Dr Lilian Hook, NHSBT’s Director of Cell, Apheresis and Gene Therapies said “The CBC is basically a factory – it manufactures the building blocks needed to produce gene therapies. Researchers and developers can ask us to manufacture the specific components they require.”

“This will enable cutting edge research with the potential to develop cures for some critical diseases which can currently only be treated and often ultimately prove fatal. We’ll be supporting delivery of these curative treatments into the NHS, so patients can access them more quickly.”

Hook added “The CBC will help the UK grow its cell and gene therapy industry in a rapidly growing international market. We won’t be designing the treatments, but we will be manufacturing them to the right scale and clinical grade. Cell and gene therapy is growing area for the healthcare sector and of part of our direction of travel as an organization.”

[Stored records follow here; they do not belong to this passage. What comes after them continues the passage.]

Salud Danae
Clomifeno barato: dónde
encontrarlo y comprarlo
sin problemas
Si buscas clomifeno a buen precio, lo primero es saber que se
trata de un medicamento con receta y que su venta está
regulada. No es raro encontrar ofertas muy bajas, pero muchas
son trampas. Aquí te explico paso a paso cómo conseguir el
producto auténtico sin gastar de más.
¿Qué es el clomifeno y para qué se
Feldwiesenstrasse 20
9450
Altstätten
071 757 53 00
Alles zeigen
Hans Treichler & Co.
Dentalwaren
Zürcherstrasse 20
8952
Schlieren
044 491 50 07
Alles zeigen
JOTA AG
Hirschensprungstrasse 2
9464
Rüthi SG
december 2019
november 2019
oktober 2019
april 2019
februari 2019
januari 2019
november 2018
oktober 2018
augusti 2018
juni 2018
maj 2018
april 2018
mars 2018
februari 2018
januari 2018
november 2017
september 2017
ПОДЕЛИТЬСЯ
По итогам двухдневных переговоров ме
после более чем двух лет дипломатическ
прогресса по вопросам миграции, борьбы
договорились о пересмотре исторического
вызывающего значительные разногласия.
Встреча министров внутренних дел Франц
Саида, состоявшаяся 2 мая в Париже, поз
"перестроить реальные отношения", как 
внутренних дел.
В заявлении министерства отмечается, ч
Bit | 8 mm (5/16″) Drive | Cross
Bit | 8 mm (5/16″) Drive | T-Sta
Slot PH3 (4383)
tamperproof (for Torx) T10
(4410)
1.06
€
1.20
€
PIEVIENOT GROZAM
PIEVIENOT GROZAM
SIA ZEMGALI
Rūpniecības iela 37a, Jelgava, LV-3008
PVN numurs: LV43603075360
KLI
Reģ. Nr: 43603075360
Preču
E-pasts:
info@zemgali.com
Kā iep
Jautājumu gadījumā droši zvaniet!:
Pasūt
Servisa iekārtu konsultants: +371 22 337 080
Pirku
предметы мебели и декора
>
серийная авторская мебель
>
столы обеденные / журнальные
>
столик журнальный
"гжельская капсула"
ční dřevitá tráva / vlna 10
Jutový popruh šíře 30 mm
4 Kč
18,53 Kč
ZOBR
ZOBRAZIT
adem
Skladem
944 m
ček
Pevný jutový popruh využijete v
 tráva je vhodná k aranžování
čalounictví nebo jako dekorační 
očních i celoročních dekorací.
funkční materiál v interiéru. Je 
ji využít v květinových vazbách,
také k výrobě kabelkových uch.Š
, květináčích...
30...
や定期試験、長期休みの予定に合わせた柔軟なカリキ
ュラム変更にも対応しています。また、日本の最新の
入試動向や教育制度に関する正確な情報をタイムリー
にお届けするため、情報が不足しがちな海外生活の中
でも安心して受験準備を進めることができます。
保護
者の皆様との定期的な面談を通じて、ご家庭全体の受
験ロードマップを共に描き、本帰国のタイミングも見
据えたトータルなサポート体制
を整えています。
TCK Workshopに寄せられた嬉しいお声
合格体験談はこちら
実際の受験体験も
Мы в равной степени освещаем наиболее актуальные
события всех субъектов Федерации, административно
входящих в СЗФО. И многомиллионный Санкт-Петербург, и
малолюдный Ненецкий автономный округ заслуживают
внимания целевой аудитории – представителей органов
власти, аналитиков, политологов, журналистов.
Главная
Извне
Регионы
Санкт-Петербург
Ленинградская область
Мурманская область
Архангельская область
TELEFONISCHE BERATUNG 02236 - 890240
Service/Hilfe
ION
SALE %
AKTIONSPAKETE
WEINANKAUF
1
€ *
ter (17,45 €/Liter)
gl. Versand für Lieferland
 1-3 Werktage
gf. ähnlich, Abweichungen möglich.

The CBC is located at NHS Blood and Transplant’s base in Filton, in North Bristol, and replaces a smaller, ageing unit in nearby Langford.

The NHS predicted the additional manufacturing capacity available at the center will help reduce developers’ reliance on overseas suppliers.

“Researchers often need to seek the services of overseas manufacturers, which inevitably delays clinical trials and patients’ access to much needed innovative therapies, and often increases costs. The new CBC will change that by expanding the UK’s ability to make its own plasmids and viral vectors.”